Poverty Reduction

 

 

Poverty reduction, or poverty alleviation, is a set of measures, both economic and humanitarian, that are intended to permanently lift people out of poverty.
Measures, like those promoted by Henry George in his economics classic Progress and Poverty, are those that raise, or are intended to raise, ways of enabling the poor to create wealth for themselves as a means of ending poverty forever. In modern times, various economists within the Georgism movement propose measures like the land value tax to enhance access to the natural world for all. Poverty occurs in both developing countries and developed countries. While poverty is much more widespread in developing countries, both types of countries undertake poverty reduction measures.
Poverty reduction occurs largely as a result of overall economic growth.

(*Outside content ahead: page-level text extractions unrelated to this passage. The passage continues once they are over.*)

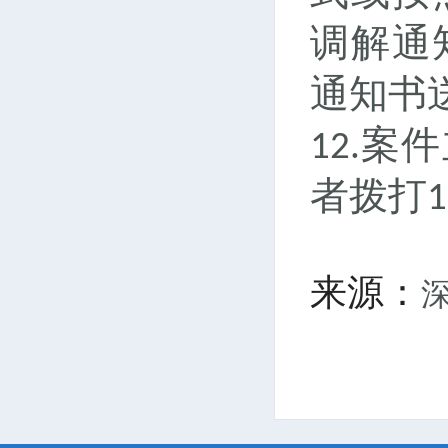
调解通
通知书
案件
12.
者拨打
1
来源：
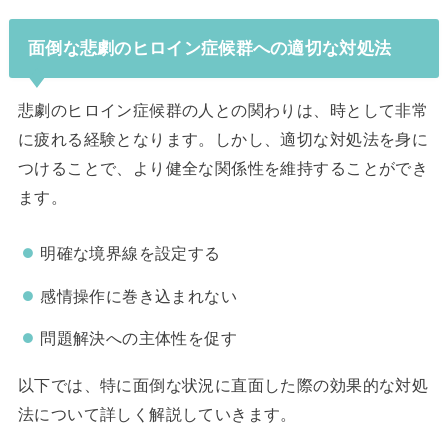
面倒な悲劇のヒロイン症候群への適切な対処法
悲劇のヒロイン症候群の人との関わりは、時として非常
に疲れる経験となります。しかし、適切な対処法を身に
つけることで、より健全な関係性を維持することができ
ます。
明確な境界線を設定する
感情操作に巻き込まれない
問題解決への主体性を促す
以下では、特に面倒な状況に直面した際の効果的な対処
法について詳しく解説していきます。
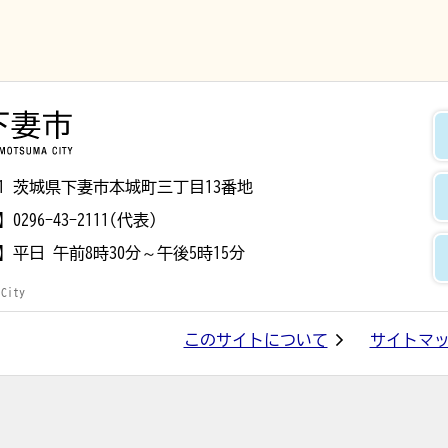
下妻市
8501 茨城県下妻市本城町三丁目13番地
】
0296-43-2111(代表)
】
平日 午前8時30分～午後5時15分
 City
このサイトについて
サイトマ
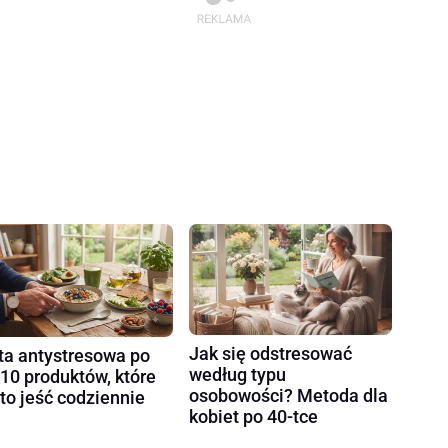
Jak się odstresować
ta antystresowa po
według typu
 10 produktów, które
osobowości? Metoda dla
to jeść codziennie
kobiet po 40-tce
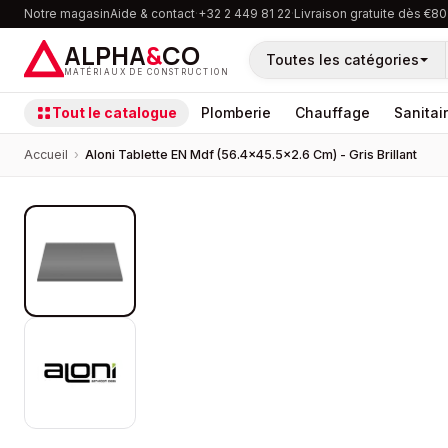
Notre magasin
Aide & contact
·
+32 2 449 81 22
·
Livraison gratuite dès €80
ALPHA
&
CO
Toutes les catégories
MATÉRIAUX DE CONSTRUCTION
Tout le catalogue
Plomberie
Chauffage
Sanitai
Accueil
›
Aloni Tablette EN Mdf (56.4×45.5×2.6 Cm) - Gris Brillant
PROMOTION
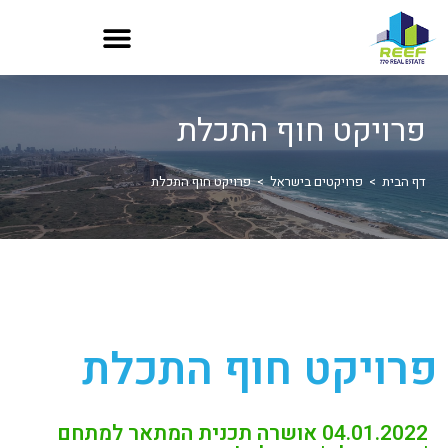
פרויקט חוף התכלת
דף הבית
>
פרויקטים בישראל
>
פרויקט חוף התכלת
פרויקט חוף התכלת
04.01.2022 אושרה תכנית המתאר למתחם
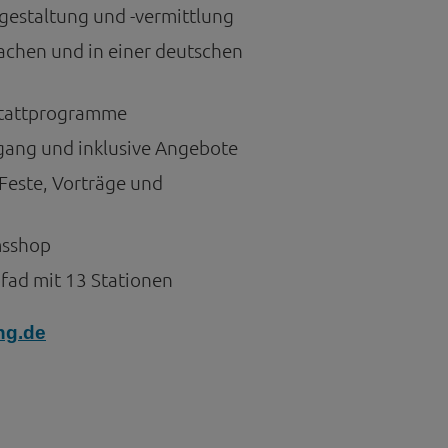
estaltung und -vermittlung
rachen und in einer deutschen
tattprogramme
gang und inklusive Angebote
Feste, Vorträge und
n
msshop
fad mit 13 Stationen
g.de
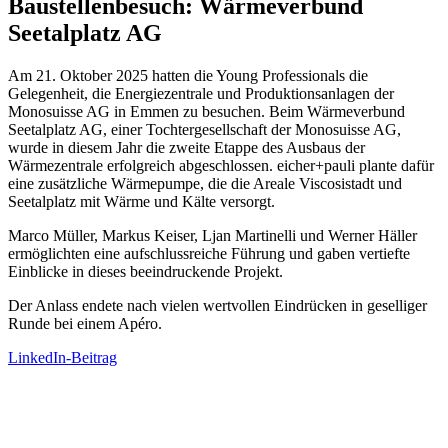
Baustellenbesuch: Wärmeverbund
Seetalplatz AG
Am 21. Oktober 2025 hatten die Young Professionals die
Gelegenheit, die Energiezentrale und Produktionsanlagen der
Monosuisse AG in Emmen zu besuchen. Beim Wärmeverbund
Seetalplatz AG, einer Tochtergesellschaft der Monosuisse AG,
wurde in diesem Jahr die zweite Etappe des Ausbaus der
Wärmezentrale erfolgreich abgeschlossen. eicher+pauli plante dafür
eine zusätzliche Wärmepumpe, die die Areale Viscosistadt und
Seetalplatz mit Wärme und Kälte versorgt.
Marco Müller, Markus Keiser, Ljan Martinelli und Werner Häller
ermöglichten eine aufschlussreiche Führung und gaben vertiefte
Einblicke in dieses beeindruckende Projekt.
Der Anlass endete nach vielen wertvollen Eindrücken in geselliger
Runde bei einem Apéro.
LinkedIn-Beitrag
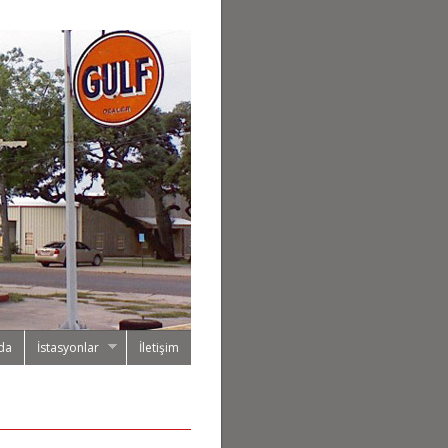
da
İstasyonlar
İletişim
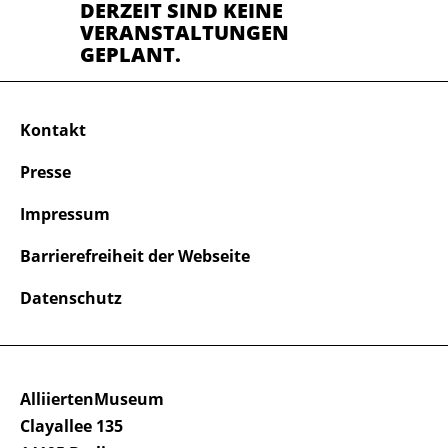
DERZEIT SIND KEINE
VERANSTALTUNGEN
GEPLANT.
Kontakt
Presse
Impressum
Barrierefreiheit der Webseite
Datenschutz
AlliiertenMuseum
Clayallee 135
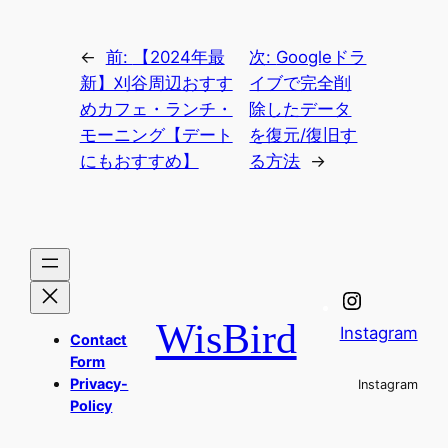
←
前:
【2024年最
次:
Googleドラ
新】刈谷周辺おすす
イブで完全削
めカフェ・ランチ・
除したデータ
モーニング【デート
を復元/復旧す
にもおすすめ】
る方法
→
WisBird
Instagram
Contact
Form
Privacy-
Instagram
Policy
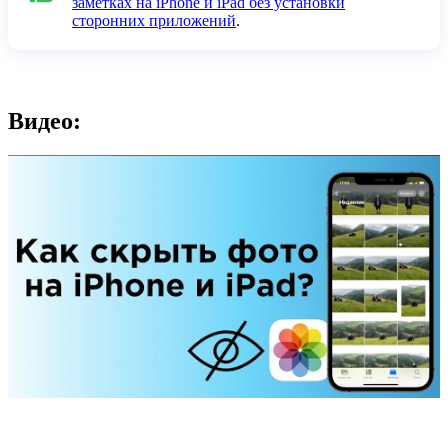
заметках на iPhone и iPad без установки
сторонних приложений
.
Видео:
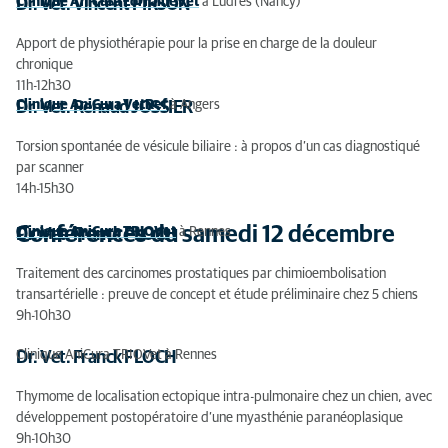
Clinique AniCura LorraineVet
à Ludres (Nancy)
Dr. Vet. Vincent PIRSON
Apport de physiothérapie pour la prise en charge de la douleur
chronique
11h-12h30
Clinique AniCura VetRef
à Angers
Dr. Vet. Renaud JOSSIER
Torsion spontanée de vésicule biliaire : à propos d’un cas diagnostiqué
par scanner
14h-15h30
Conférences du samedi 12 décembre
Clinique AniCura TRIOVet
à Rennes
Dr. Vet. Franck FLOCH
Traitement des carcinomes prostatiques par chimioembolisation
transartérielle : preuve de concept et étude préliminaire chez 5 chiens
9h-10h30
Clinique AniCura TRIOVet à Rennes
Dr. Vet. Franck FLOCH
Thymome de localisation ectopique intra-pulmonaire chez un chien, avec
développement postopératoire d’une myasthénie paranéoplasique
9h-10h30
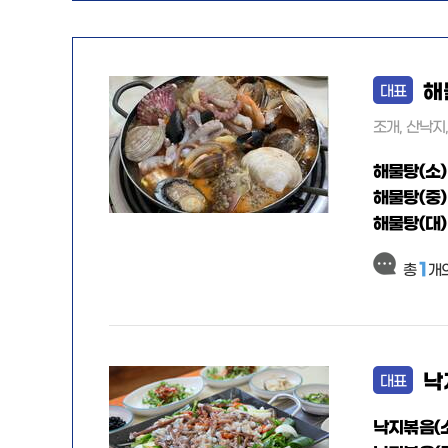
해
대표
조개, 산낙지
해물탕(소)
해물탕(중)
해물탕(대)
1
총
개
낙
대표
낙지볶음(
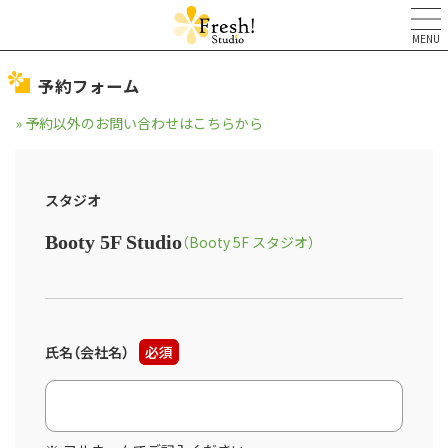
MENU
予約フォーム
» 予約以外のお問い合わせはこちらから
スタジオ
Booty 5F Studio
（Booty 5F スタジオ）
氏名（会社名）
必須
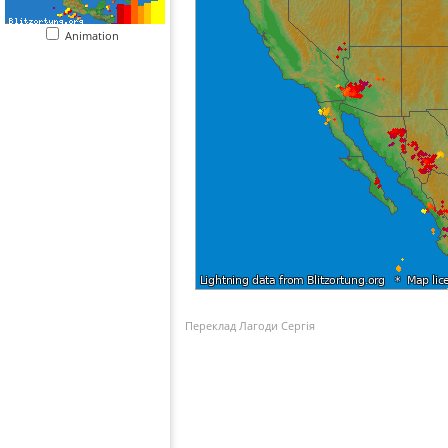
Animation
Переклад Лагоди Сергія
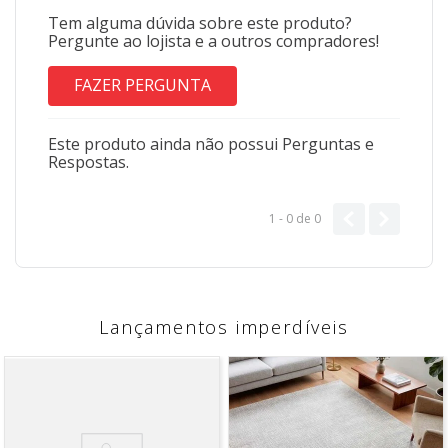
Tem alguma dúvida sobre este produto?
Pergunte ao lojista e a outros compradores!
FAZER PERGUNTA
Este produto ainda não possui Perguntas e
Respostas.
1 - 0
de
0
Lançamentos imperdíveis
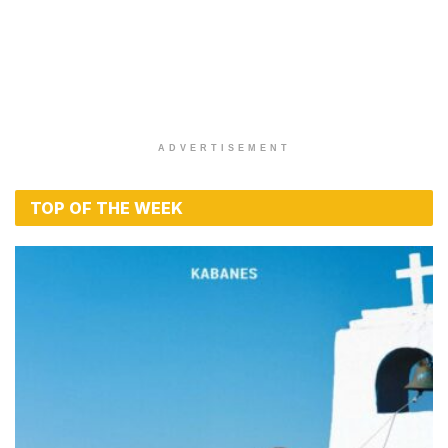
ADVERTISEMENT
TOP OF THE WEEK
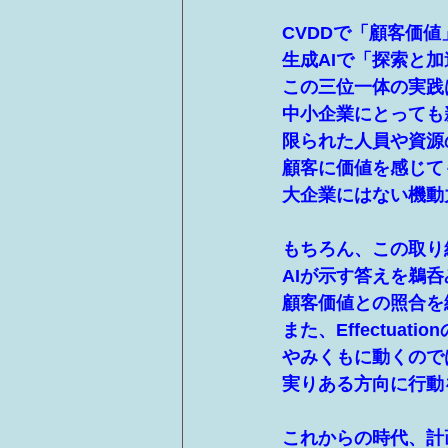
CVDDで「顧客価値」
生成AIで「探索と
この三位一体の実践
中小企業にとっても
限られた人員や資源
顧客に価値を感じて
大企業にはない機動
もちろん、この取り
AIが示す答えを鵜
顧客価値との照合を
また、Effectua
やみくもに動くので
実りある方向に行動
これからの時代、計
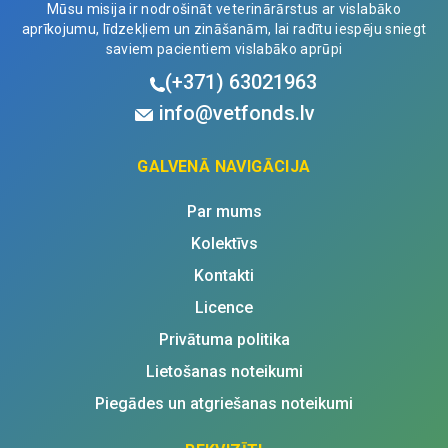
Mūsu misija ir nodrošināt veterinārārstus ar vislabāko
aprīkojumu, līdzekļiem un zināšanām, lai radītu iespēju sniegt
saviem pacientiem vislabāko aprūpi
(+371)
63021963
info@vetfonds.lv
GALVENĀ NAVIGĀCIJA
Par mums
Kolektīvs
Kontakti
Licence
Privātuma politika
Lietošanas noteikumi
Piegādes un atgriešanas noteikumi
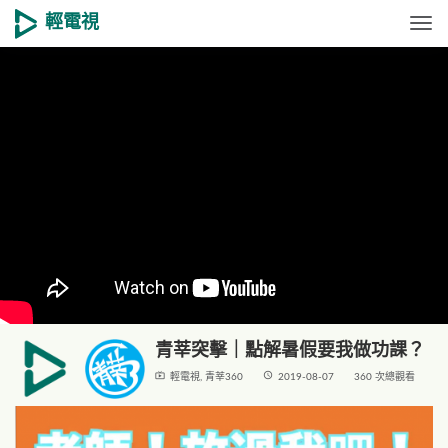
輕電視
Togg
青莘突擊｜點解暑假要我做功課？
live_tv
access_time
輕電視
,
青莘360
2019-08-07
360 次總觀看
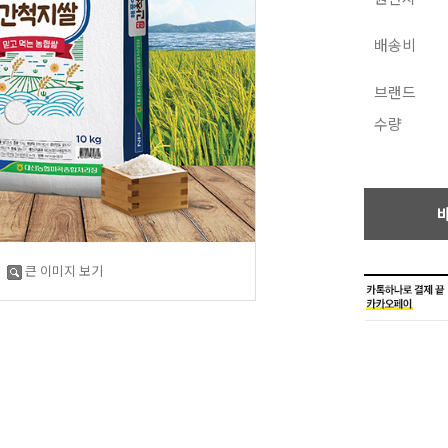
배송비
브랜드
수량
큰 이미지 보기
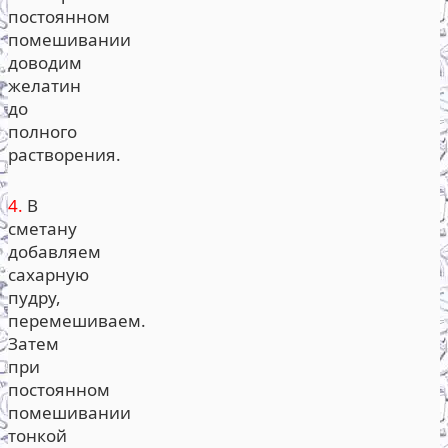
постоянном
помешивании
доводим
желатин
до
полного
растворения.
4.
В
сметану
добавляем
сахарную
пудру,
перемешиваем.
Затем
при
постоянном
помешивании
тонкой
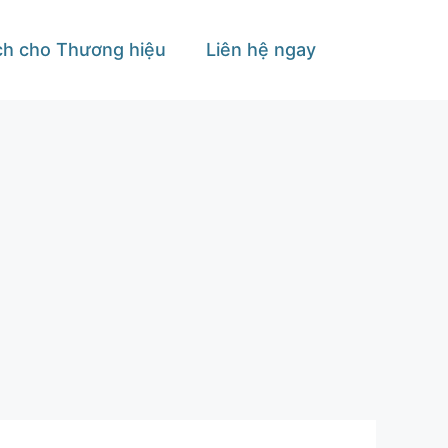
ích cho Thương hiệu
Liên hệ ngay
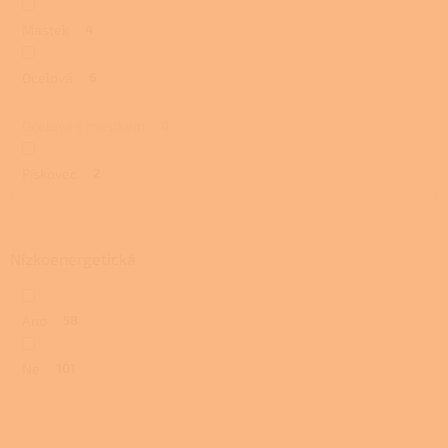
Mastek
4
Ocelová
6
Ocelová s mastkem
0
Pískovec
2
Nízkoenergetická
Ano
58
Ne
101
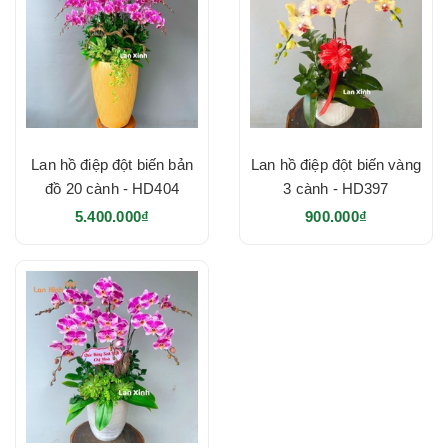
Lan hồ điệp đột biến bản
Lan hồ điệp đột biến vàng
đồ 20 cành - HD404
3 cành - HD397
5.400.000₫
900.000₫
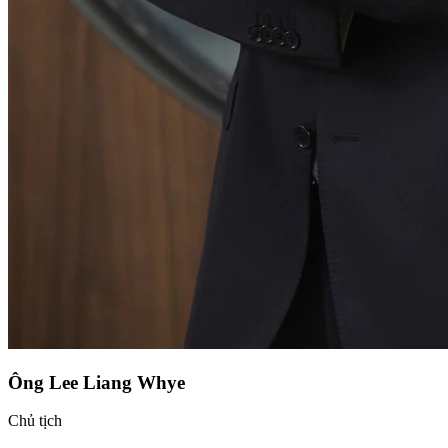
Ông Lee Liang Whye
Chủ tịch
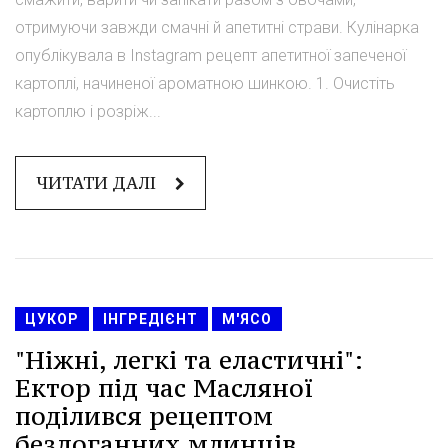
отримуючи завжди смачні й апетитні страви. Кулінарка
опублікувала в Instagram рецепт апетитної запеченої
картоплі, начиненої ароматною шинкою. 1. Очистіть
картоплю і розріж...
ЧИТАТИ ДАЛІ
ЦУКОР
ІНГРЕДІЄНТ
М'ЯСО
"Ніжні, легкі та еластичні":
Ектор під час Масляної
поділився рецептом
бездоганних млинців.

Food shortages were common before modern agricultural technology and in places that lack them today, such as nitrogen fertilizers, pesticides and irrigation methods. The dawn of industrial revolution led to high economic growth, eliminating mass poverty in what is now considered the developed world. World GDP per person quintupled during the 20th century. In 1820, 75% of humanity lived on less than a dollar a day, while in 2001, only about 20% did.
Today, continued economic development is constrained by the lack of economic freedoms. Economic liberalization requires extending property rights to the poor, especially to land. Financial services, notably savings, can be made accessible to the poor through technology, such as mobile banking. Inefficient institutions, corruption, and political instability can also discourage investment. Aid and government support in health, education, and infrastructure helps growth by increasing human and physical capital.
Poverty alleviation also involves improving the living conditions of people who are already poor. Aid, particularly in the medical and scientific areas, is essential in providing better lives, such as the Green Revolution and the eradication of smallpox. Problems with today's development aid include the high proportion of tied aid, which mandates receiving nations to buy products, often more expensive, originating only from donor countries. Nevertheless, some believe (Peter Singer in his book The Life You Can Save) that small changes in the way each of us in affluent nations lives our lives could solve world poverty.